Table 4 Repetitive sequences in the genome of Cirrhinus molitorella.

Gene prediction and function assignment

Gene structure prediction was conducted through three distinct methodologies: homology-based, transcriptome-based, and ab initio annotations. For homology-based prediction, we employed GEMOMA (v1.6.1)41 to compare homologous proteins from five related species (Danio rerio, Carassius auratus, Cyprinus carpio, Megalobrama amblycephala, Sinocyclocheilus grahami) with our assembled genome. Transcriptome sequence annotation was conducted using PASA (v2.3.3)42, which provided gene information for semi-supervised self-training of gene models via GeneMark-ST (v5.1)43. The predicted genes were then compared with the SwissProt database44 using BLASTP, with alignments filtered for identity ( ≥ 95%). We selected the top 3,000 genes with the highest alignment scores from GeneMark-ST as the training set for AUGUSTUS model training.
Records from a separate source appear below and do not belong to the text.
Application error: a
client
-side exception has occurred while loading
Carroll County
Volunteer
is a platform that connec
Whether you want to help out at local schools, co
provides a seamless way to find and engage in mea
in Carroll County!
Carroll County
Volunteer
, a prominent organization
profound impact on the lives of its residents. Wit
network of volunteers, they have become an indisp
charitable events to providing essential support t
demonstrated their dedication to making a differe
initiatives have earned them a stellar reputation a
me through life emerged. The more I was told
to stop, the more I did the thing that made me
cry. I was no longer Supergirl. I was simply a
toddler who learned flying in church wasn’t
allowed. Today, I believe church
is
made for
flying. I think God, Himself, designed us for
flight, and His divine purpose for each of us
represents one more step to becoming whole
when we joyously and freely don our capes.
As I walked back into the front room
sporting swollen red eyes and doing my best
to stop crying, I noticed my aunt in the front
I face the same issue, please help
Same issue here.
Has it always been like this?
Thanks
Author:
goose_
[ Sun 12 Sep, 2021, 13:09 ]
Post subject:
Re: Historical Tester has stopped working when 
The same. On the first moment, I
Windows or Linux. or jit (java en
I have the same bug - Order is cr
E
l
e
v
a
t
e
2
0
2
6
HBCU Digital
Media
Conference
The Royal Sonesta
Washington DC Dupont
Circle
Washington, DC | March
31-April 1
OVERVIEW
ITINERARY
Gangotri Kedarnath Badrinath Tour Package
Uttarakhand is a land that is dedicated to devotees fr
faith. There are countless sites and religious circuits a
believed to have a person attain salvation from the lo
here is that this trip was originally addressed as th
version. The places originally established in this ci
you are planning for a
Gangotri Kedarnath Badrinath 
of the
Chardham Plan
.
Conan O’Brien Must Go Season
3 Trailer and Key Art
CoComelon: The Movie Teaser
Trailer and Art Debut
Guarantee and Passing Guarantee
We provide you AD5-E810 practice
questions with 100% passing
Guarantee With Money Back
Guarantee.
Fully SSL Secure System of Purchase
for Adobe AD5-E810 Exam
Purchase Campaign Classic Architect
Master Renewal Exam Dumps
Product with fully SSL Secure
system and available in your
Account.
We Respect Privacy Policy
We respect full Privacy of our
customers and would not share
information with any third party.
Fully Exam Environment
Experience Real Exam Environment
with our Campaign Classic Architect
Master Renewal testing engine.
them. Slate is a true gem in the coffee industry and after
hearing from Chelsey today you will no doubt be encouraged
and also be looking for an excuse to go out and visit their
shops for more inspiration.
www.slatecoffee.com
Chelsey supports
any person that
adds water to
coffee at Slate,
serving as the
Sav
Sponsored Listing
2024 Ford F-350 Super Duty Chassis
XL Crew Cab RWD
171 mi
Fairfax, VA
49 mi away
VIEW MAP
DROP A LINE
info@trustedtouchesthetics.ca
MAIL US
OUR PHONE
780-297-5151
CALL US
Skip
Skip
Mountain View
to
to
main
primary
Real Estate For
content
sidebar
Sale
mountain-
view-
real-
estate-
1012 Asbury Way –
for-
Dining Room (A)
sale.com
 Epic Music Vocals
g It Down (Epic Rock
AUGUSTUS (v3.5.0)45 was subsequently employed to predict genes within the genome using the trained model. The gene prediction results from ab initio, homology-based, and transcriptome-based methods were converted into a file format compatible with EVM (v2.1.0)42. These files were integrated using EVM with default parameters, producing an initial non-redundant gene set. Our predictions identified a total of 25,865 genes in the genome, with an average gene length of 20,822.68 bp, an average coding sequence length of 1,675.78 bp, and an average of 10.08 exons per gene (Table 5, Fig. 4).
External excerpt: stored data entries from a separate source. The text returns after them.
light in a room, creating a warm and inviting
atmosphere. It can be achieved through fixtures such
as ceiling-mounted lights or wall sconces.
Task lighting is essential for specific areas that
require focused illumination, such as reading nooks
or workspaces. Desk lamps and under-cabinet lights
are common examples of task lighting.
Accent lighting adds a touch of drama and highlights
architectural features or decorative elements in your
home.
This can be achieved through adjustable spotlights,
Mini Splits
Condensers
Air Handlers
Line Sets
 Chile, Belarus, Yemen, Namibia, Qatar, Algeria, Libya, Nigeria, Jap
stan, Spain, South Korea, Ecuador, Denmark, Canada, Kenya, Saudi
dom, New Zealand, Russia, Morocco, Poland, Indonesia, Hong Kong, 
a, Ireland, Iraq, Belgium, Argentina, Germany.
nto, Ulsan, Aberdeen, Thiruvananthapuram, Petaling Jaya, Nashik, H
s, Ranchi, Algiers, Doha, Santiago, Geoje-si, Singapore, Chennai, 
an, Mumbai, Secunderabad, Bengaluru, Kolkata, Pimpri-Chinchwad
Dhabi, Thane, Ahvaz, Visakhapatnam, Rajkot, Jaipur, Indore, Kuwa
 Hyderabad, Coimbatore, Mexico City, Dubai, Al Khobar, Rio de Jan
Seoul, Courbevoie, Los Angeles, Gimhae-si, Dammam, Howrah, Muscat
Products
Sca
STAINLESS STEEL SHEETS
Table 5 Gene structures and function annotation.
Fig. 4
figure 4

Venn diagram of function annotations from various databases.

Data Records

The raw sequencing reads of all libraries have been deposited into NCBI SRA database via the accession number PRJNA100116446. The assembled genome has been deposited at Genbank under the accession number GCA_033026305.147. Moreover, data of the genome annotations, predicted coding sequences and protein sequences are available at Figshare48.

Technical Validation

Assessment of genome assembly

The accuracy of the mud carp genome assembly was evaluated by assessing its completeness using the conserved metazoan gene set ‘actinopterygii_odb10’ from BUSCO (v5.4.3)49. The analysis demonstrated high completeness, with an overall completeness of 98.1%. Specifically, 96.8% of the genes were complete and single-copy, 1.3% were complete and duplicated, 0.9% were fragmented, and 1.0% were missing. These findings indicate the high quality of the mud carp genome assembly (Table 6).

Table 6 BUSCO analysis of the genome assembly and genes.

Gene annotation validation

To evaluate the integrity of the annotated gene set, we conducted BUSCO analysis using conserved single-copy homologous genes from the ‘actinopterygii_odb10’ library. The results revealed that approximately 96.54% of the complete gene elements are present in the annotated gene set, indicating a high level of completeness in the conserved gene predictions. Specifically, 95.08% of the genes were complete and single-copy BUSCOs, with only 0.47% fragmented and 2.99% missing from the assembly (Table 7). These findings highlight the exceptional integrity and conservation of gene content in the dace genome assembly, leading to highly confident prediction outcomes.

Table 7 BUSCO analysis of the genome annotation and genes.